Frequently asked questions about IndexOutOfBoundsException

What is an IndexOutOfBoundsException in AP Computer Science A?

It's a runtime exception thrown when code accesses an invalid index in an ArrayList, like calling get(8) on a list of size 8. Valid indices always run from 0 to size() - 1.

Is IndexOutOfBoundsException a compile-time error?

No. The code compiles perfectly fine and only crashes when it runs and actually hits the bad index. That's why MCQ answer choices like "compile-time error" are usually wrong for indexing mistakes.

What's the difference between IndexOutOfBoundsException and ArrayIndexOutOfBoundsException?

ArrayIndexOutOfBoundsException comes from plain arrays (accessing arr[arr.length] or beyond), while IndexOutOfBoundsException comes from ArrayList methods like get and remove.

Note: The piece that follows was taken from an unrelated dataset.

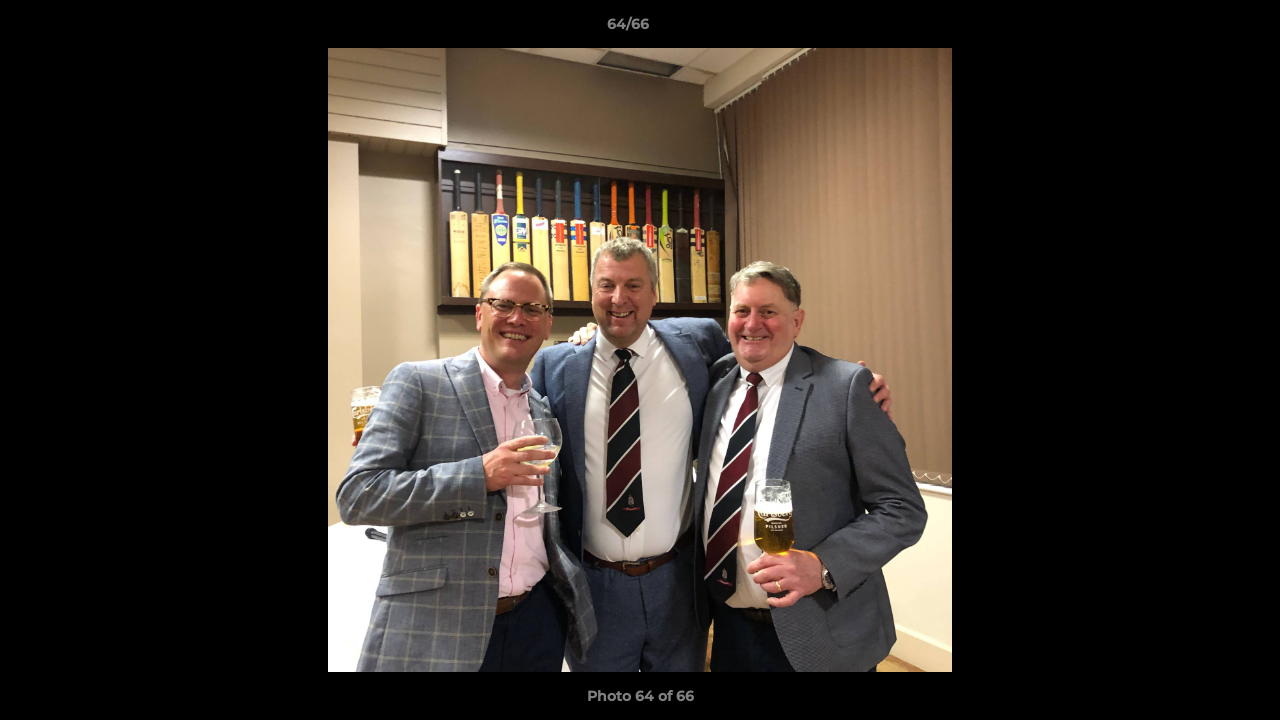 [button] (1196, 29)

On the exam, match the exception to the data structure in the code.

What happens if you access index 10 in an ArrayList of size 8?

The program throws an IndexOutOfBoundsException at runtime, because the highest valid index in a size-8 list is 7. Nothing is returned and the program stops unless the exception is handled.

Does removing elements from an ArrayList in a loop cause an IndexOutOfBoundsException?

In an indexed for loop, removal usually causes skipped elements rather than a crash, but it can throw this exception if your loop bound was computed before the list shrank. In an enhanced for loop, removal throws a ConcurrentModificationException instead.